● Exercise details: Omit the pictures and output every entry below exactly as written.

Document structure recognition data
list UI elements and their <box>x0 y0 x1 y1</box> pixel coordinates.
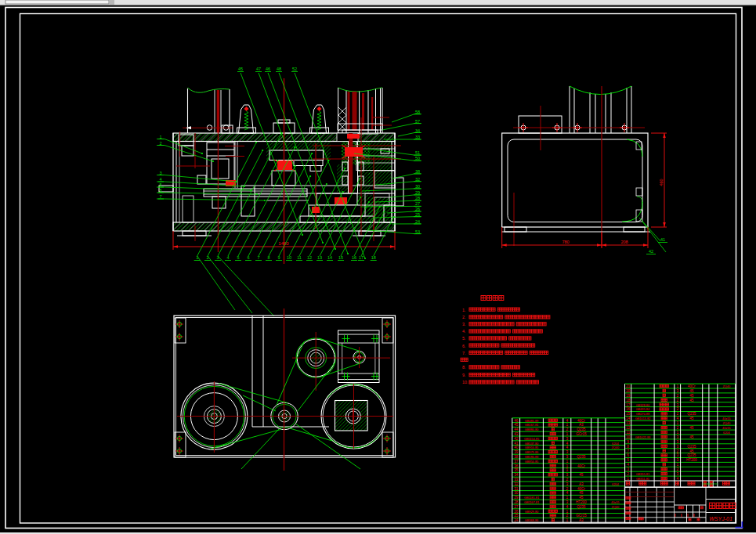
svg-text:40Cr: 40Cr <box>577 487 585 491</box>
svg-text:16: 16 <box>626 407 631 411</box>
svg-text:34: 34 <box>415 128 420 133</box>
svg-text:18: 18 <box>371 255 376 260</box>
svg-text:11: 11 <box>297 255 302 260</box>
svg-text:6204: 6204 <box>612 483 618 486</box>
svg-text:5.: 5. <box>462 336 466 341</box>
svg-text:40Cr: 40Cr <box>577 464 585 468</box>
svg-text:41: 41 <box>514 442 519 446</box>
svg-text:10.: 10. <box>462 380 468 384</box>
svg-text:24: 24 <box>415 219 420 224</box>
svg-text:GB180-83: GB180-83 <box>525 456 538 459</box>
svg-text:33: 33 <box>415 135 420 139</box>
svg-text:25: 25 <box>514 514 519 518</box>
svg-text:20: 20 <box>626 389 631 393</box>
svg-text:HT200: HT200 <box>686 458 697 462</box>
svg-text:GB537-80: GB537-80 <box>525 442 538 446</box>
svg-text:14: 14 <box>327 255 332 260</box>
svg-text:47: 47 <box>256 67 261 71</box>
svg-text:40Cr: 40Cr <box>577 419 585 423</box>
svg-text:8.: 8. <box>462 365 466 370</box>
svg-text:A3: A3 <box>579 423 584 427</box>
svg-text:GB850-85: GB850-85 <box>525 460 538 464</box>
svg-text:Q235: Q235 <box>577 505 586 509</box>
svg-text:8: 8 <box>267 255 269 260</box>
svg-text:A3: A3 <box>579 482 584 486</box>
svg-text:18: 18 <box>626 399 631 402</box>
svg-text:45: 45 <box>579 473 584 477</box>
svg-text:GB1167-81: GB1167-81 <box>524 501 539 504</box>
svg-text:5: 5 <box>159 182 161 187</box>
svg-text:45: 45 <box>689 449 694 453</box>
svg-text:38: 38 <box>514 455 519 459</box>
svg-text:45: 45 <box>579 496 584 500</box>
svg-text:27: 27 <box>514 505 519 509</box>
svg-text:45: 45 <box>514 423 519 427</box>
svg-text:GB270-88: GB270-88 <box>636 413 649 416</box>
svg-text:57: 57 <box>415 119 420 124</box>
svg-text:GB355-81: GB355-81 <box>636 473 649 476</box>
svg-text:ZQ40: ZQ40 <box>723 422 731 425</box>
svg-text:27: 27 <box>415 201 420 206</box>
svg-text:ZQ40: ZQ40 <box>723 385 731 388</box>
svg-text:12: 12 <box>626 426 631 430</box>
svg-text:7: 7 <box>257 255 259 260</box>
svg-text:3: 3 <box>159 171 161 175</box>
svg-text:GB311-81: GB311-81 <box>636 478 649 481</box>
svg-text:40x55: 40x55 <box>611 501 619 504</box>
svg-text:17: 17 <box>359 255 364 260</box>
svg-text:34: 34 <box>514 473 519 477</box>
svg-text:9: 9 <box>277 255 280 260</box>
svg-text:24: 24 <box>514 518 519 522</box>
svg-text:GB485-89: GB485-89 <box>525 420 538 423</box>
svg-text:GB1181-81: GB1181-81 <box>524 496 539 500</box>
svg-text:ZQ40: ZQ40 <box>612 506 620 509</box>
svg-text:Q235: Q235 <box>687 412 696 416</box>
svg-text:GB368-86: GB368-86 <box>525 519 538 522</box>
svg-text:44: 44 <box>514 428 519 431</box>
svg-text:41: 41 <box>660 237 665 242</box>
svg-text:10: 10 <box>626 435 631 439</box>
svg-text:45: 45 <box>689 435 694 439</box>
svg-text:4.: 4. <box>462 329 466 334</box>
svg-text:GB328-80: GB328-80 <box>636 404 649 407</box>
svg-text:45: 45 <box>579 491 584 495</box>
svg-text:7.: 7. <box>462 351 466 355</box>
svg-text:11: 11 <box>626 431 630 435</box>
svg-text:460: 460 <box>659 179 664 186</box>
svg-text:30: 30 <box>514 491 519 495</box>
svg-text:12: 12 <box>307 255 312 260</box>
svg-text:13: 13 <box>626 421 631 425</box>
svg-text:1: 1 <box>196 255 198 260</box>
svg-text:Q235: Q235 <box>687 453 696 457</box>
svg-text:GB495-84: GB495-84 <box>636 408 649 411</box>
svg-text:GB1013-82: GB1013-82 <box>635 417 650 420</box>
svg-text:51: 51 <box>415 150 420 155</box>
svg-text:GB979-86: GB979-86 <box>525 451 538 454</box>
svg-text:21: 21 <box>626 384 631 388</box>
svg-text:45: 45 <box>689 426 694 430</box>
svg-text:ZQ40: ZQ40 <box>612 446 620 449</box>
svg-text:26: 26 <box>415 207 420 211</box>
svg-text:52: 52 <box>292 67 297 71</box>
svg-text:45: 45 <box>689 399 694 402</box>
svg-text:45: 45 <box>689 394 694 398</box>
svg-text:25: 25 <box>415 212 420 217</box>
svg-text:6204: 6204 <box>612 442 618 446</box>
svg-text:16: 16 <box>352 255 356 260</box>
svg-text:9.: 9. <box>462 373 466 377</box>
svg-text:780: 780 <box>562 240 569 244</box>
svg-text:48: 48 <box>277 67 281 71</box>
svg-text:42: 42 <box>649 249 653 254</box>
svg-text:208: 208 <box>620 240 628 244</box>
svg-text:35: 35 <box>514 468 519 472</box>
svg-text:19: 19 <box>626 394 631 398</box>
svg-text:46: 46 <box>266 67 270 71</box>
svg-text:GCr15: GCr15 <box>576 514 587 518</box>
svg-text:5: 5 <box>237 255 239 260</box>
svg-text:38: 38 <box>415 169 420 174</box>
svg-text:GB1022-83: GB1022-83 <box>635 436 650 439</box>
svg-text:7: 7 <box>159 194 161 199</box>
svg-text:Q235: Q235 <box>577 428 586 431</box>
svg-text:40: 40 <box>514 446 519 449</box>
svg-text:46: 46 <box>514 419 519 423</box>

● Answer section:
list UI elements and their <box>x0 y0 x1 y1</box> pixel coordinates.
svg-text:40Cr: 40Cr <box>577 487 585 491</box>
svg-text:16: 16 <box>626 407 631 411</box>
svg-text:34: 34 <box>415 128 420 133</box>
svg-text:18: 18 <box>371 255 376 260</box>
svg-text:11: 11 <box>297 255 302 260</box>
svg-text:6204: 6204 <box>612 483 618 486</box>
svg-text:5.: 5. <box>462 336 466 341</box>
svg-text:40Cr: 40Cr <box>577 464 585 468</box>
svg-text:41: 41 <box>514 442 519 446</box>
svg-text:10.: 10. <box>462 380 468 384</box>
svg-text:24: 24 <box>415 219 420 224</box>
svg-text:GB180-83: GB180-83 <box>525 456 538 459</box>
svg-text:33: 33 <box>415 135 420 139</box>
svg-text:25: 25 <box>514 514 519 518</box>
svg-text:20: 20 <box>626 389 631 393</box>
svg-text:HT200: HT200 <box>686 458 697 462</box>
svg-text:GB537-80: GB537-80 <box>525 442 538 446</box>
svg-text:14: 14 <box>327 255 332 260</box>
svg-text:47: 47 <box>256 67 261 71</box>
svg-text:40Cr: 40Cr <box>577 419 585 423</box>
svg-text:8.: 8. <box>462 365 466 370</box>
svg-text:A3: A3 <box>579 423 584 427</box>
svg-text:GB850-85: GB850-85 <box>525 460 538 464</box>
svg-text:Q235: Q235 <box>577 505 586 509</box>
svg-text:8: 8 <box>267 255 269 260</box>
svg-text:A3: A3 <box>579 482 584 486</box>
svg-text:18: 18 <box>626 399 631 402</box>
svg-text:45: 45 <box>579 473 584 477</box>
svg-text:GB1167-81: GB1167-81 <box>524 501 539 504</box>
svg-text:5: 5 <box>159 182 161 187</box>
svg-text:45: 45 <box>689 449 694 453</box>
svg-text:38: 38 <box>514 455 519 459</box>
svg-text:45: 45 <box>579 496 584 500</box>
svg-text:27: 27 <box>514 505 519 509</box>
svg-text:45: 45 <box>514 423 519 427</box>
svg-text:GB270-88: GB270-88 <box>636 413 649 416</box>
svg-text:57: 57 <box>415 119 420 124</box>
svg-text:GB355-81: GB355-81 <box>636 473 649 476</box>
svg-text:ZQ40: ZQ40 <box>723 422 731 425</box>
svg-text:27: 27 <box>415 201 420 206</box>
svg-text:ZQ40: ZQ40 <box>723 385 731 388</box>
svg-text:12: 12 <box>626 426 631 430</box>
svg-text:7: 7 <box>257 255 259 260</box>
svg-text:3: 3 <box>159 171 161 175</box>
svg-text:GB311-81: GB311-81 <box>636 478 649 481</box>
svg-text:40x55: 40x55 <box>611 501 619 504</box>
svg-text:17: 17 <box>359 255 364 260</box>
svg-text:34: 34 <box>514 473 519 477</box>
svg-text:9: 9 <box>277 255 280 260</box>
svg-text:24: 24 <box>514 518 519 522</box>
svg-text:GB485-89: GB485-89 <box>525 420 538 423</box>
svg-text:GB1181-81: GB1181-81 <box>524 496 539 500</box>
svg-text:ZQ40: ZQ40 <box>612 506 620 509</box>
svg-text:Q235: Q235 <box>687 412 696 416</box>
svg-text:GB368-86: GB368-86 <box>525 519 538 522</box>
svg-text:44: 44 <box>514 428 519 431</box>
svg-text:41: 41 <box>660 237 665 242</box>
svg-text:10: 10 <box>626 435 631 439</box>
svg-text:45: 45 <box>689 435 694 439</box>
svg-text:4.: 4. <box>462 329 466 334</box>
svg-text:GB328-80: GB328-80 <box>636 404 649 407</box>
svg-text:45: 45 <box>579 491 584 495</box>
svg-text:7.: 7. <box>462 351 466 355</box>
svg-text:11: 11 <box>626 431 630 435</box>
svg-text:460: 460 <box>659 179 664 186</box>
svg-text:30: 30 <box>514 491 519 495</box>
svg-text:12: 12 <box>307 255 312 260</box>
svg-text:13: 13 <box>626 421 631 425</box>
svg-text:1: 1 <box>196 255 198 260</box>
svg-text:Q235: Q235 <box>687 453 696 457</box>
svg-text:GB495-84: GB495-84 <box>636 408 649 411</box>
svg-text:GB1013-82: GB1013-82 <box>635 417 650 420</box>
svg-text:51: 51 <box>415 150 420 155</box>
svg-text:GB979-86: GB979-86 <box>525 451 538 454</box>
svg-text:21: 21 <box>626 384 631 388</box>
svg-text:45: 45 <box>689 426 694 430</box>
svg-text:ZQ40: ZQ40 <box>612 446 620 449</box>
svg-text:26: 26 <box>415 207 420 211</box>
svg-text:52: 52 <box>292 67 297 71</box>
svg-text:45: 45 <box>689 399 694 402</box>
svg-text:45: 45 <box>689 394 694 398</box>
svg-text:25: 25 <box>415 212 420 217</box>
svg-text:6204: 6204 <box>612 442 618 446</box>
svg-text:16: 16 <box>352 255 356 260</box>
svg-text:9.: 9. <box>462 373 466 377</box>
svg-text:780: 780 <box>562 240 569 244</box>
svg-text:48: 48 <box>277 67 281 71</box>
svg-text:42: 42 <box>649 249 653 254</box>
svg-text:208: 208 <box>620 240 628 244</box>
svg-text:35: 35 <box>514 468 519 472</box>
svg-text:19: 19 <box>626 394 631 398</box>
svg-text:46: 46 <box>266 67 270 71</box>
svg-text:GCr15: GCr15 <box>576 514 587 518</box>
svg-text:5: 5 <box>237 255 239 260</box>
svg-text:38: 38 <box>415 169 420 174</box>
svg-text:GB1022-83: GB1022-83 <box>635 436 650 439</box>
svg-text:7: 7 <box>159 194 161 199</box>
svg-text:Q235: Q235 <box>577 428 586 431</box>
svg-text:40: 40 <box>514 446 519 449</box>
svg-text:46: 46 <box>514 419 519 423</box>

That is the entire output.